Rivalutazione dei contributi: uno dei valori più alti degli ultimi anni
Il principale elemento che favorisce chi va in pensione nel 2026 è l’incremento del valore dei contributi versati durante la vita lavorativa. Il tasso di capitalizzazione fissato dall’Istat per il 2026 è pari a +4,04%, un livello particolarmente elevato nel confronto storico.
Per comprendere l’entità del dato, basta guardare agli anni precedenti:
nel 2024 la rivalutazione era stata del +2,3%;
nel 2025 si era saliti al +3,66%;
nel 2026 si supera la soglia del 4%.
La rivalutazione si applica ai contributi maturati fino al 31 dicembre 2024 e serve ad aggiornare il loro valore in base all’andamento dell’economia nazionale.
Chi beneficia dell’aumento
Il meccanismo riguarda esclusivamente le pensioni calcolate, in tutto o in parte, con il metodo contributivo. In questo sistema l’assegno non dipende dagli ultimi stipendi, ma dall’ammontare complessivo dei contributi versati nel corso della carriera.
Rientrano tra i principali beneficiari:
i lavoratori che al 31 dicembre 1995 non avevano maturato almeno 18 anni di contributi;
chi ha iniziato a lavorare dal 1° gennaio 1996 in poi, la cui pensione è interamente contributiva.
L’effetto è invece più limitato per chi aveva già raggiunto i 18 anni di contribuzione entro la fine del 1995, poiché per questi lavoratori il metodo contributivo si applica solo alle quote maturate dal 2012 in avanti.
Chi resta escluso
La rivalutazione del montante contributivo non riguarda chi è già in pensione entro il 31 dicembre 2025. Per questi soggetti l’unico adeguamento previsto dal 2026 è la perequazione automatica, legata all’inflazione e non alla crescita del PIL.

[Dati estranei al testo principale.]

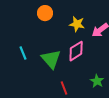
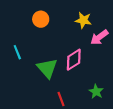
yellow star: (77, 24) -> (83, 20), moved
cyan line: (23, 53) -> (17, 52), moved

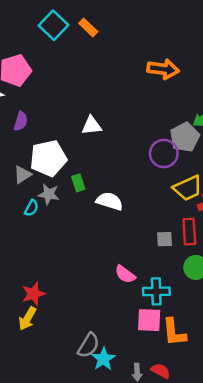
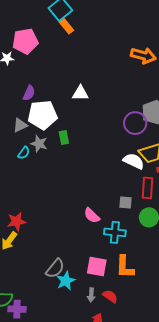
orange rectangle: (88, 28) -> (66, 26), moved
purple semicircle: (21, 121) -> (29, 93), moved
white semicircle: (110, 201) -> (134, 161), moved
gray square: (165, 239) -> (126, 202), moved
pink square: (149, 320) -> (97, 266), moved

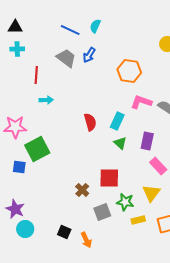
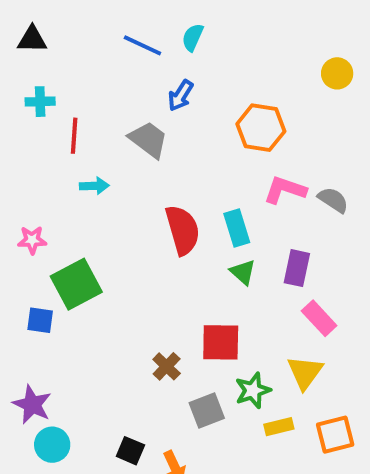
cyan cross: (17, 49) -> (40, 102), moved
gray trapezoid: (66, 58) -> (148, 140), moved
cyan rectangle: (117, 121) -> (237, 228), turned -42
red semicircle: (90, 122) -> (183, 230), size x1.4
pink star: (15, 127) -> (32, 240), size x0.6
green star: (125, 202) -> (253, 390), turned -30

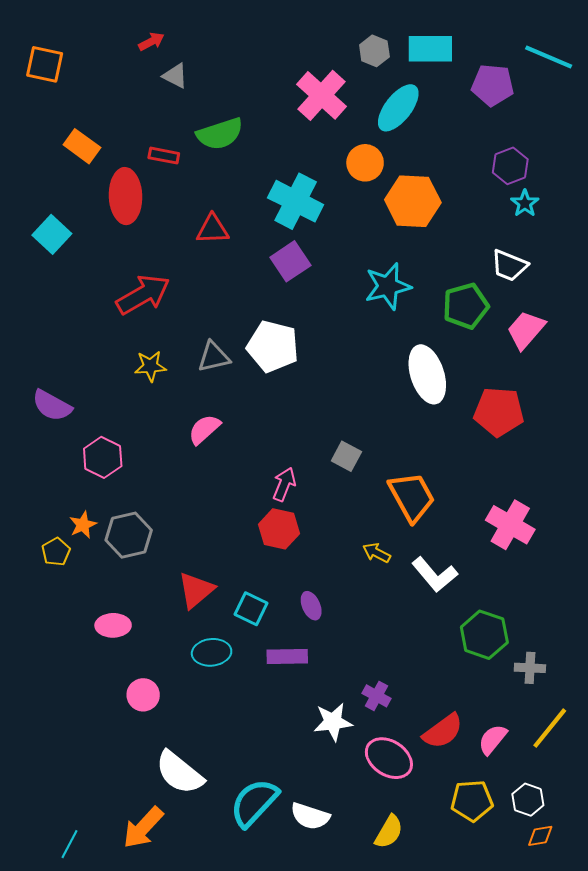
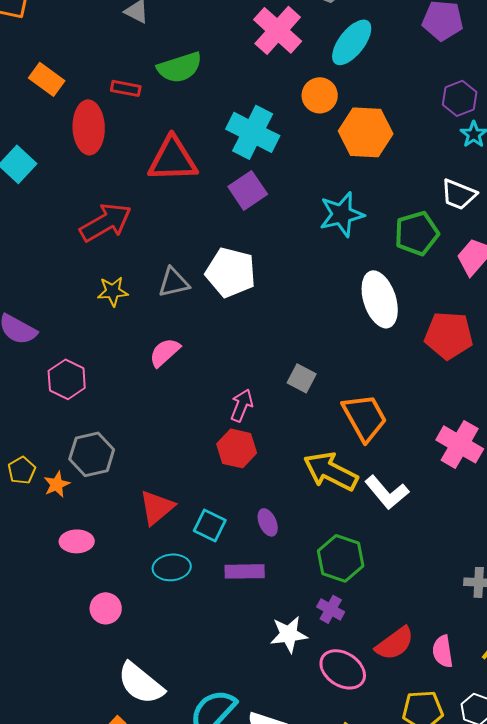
red triangle: (213, 229) -> (173, 159), size x1.6
orange star: (83, 525) -> (57, 484), moved
yellow arrow: (376, 553) -> (331, 471), size x2.0
green hexagon: (484, 635) -> (341, 558), moved
pink semicircle: (493, 739) -> (443, 651), turned -48

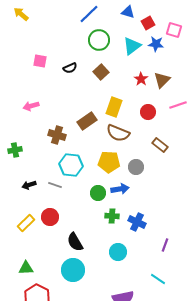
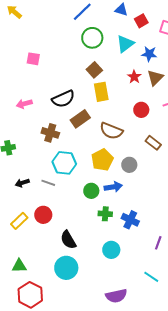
blue star: (156, 44) -> (149, 54), moved
black semicircle: (70, 68) -> (63, 99), moved, size x1.6
yellow rectangle: (114, 107) -> (101, 92), moved, turned -30
yellow pentagon: (109, 162) -> (102, 160), turned -30

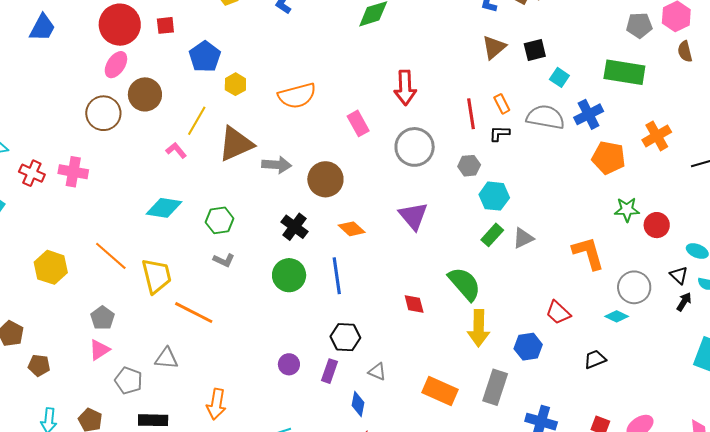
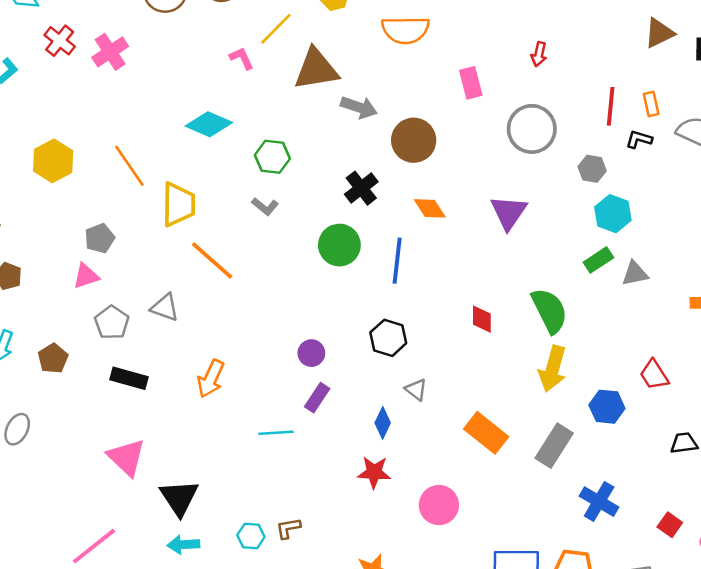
red arrow: (405, 88) -> (539, 54), size x0.6
pink cross: (73, 172) -> (110, 52), turned 32
purple rectangle: (330, 371) -> (317, 398), moved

Si tratta di due meccanismi distinti:
la perequazione tutela il potere d’acquisto degli assegni già in pagamento;
la rivalutazione del montante incide invece sul calcolo iniziale della pensione.
Cos’è il montante contributivo
Il montante contributivo rappresenta la somma di tutti i contributi versati dal lavoratore durante la carriera, rivalutati anno dopo anno. Per i lavoratori dipendenti e i collaboratori l’aliquota contributiva è pari al 33% della retribuzione, mentre per gli autonomi varia generalmente tra il 24% e il 25%.
Ogni anno il montante viene aggiornato in base alla media quinquennale del PIL nominale, in modo da preservare il valore reale dei contributi nel tempo.
Rivalutazione 2026: esempi concreti
Il coefficiente di rivalutazione per il 2026 è pari a 1,040445. Questo significa che:
un montante di 100.000 euro al 31 dicembre 2024 sale a circa 104.044 euro;
un montante di 200.000 euro raggiunge circa 208.089 euro.
A questi importi vanno poi aggiunti i contributi versati nel 2025 e nel 2026, prima di procedere al calcolo della pensione vera e propria.
Coefficienti di trasformazione: l’altro lato della medaglia
Una volta rivalutato il montante, il valore viene trasformato in pensione annua attraverso i coefficienti di trasformazione, che variano in base all’età di uscita, dai 57 ai 71 anni. Questi coefficienti vengono aggiornati ogni due anni per tenere conto dell’aspettativa di vita.
Per il biennio 2025-2026 i coefficienti sono stati rivisti al ribasso rispetto al passato. Ciò significa che, a parità di montante, la percentuale applicata è leggermente più bassa rispetto agli anni precedenti.
L’effetto finale sull’assegno
Il risultato complessivo è un equilibrio tra due forze opposte:
da un lato, un montante contributivo più elevato grazie alla forte rivalutazione;
dall’altro, coefficienti di trasformazione meno favorevoli per alcune età di pensionamento.
In molti casi, tuttavia, l’effetto netto resta positivo: chi va in pensione nel 2026 potrà beneficiare di assegni più alti rispetto a chi è uscito dal lavoro negli anni immediatamente precedenti, soprattutto per chi ha una carriera interamente contributiva e decide di posticipare l’uscita.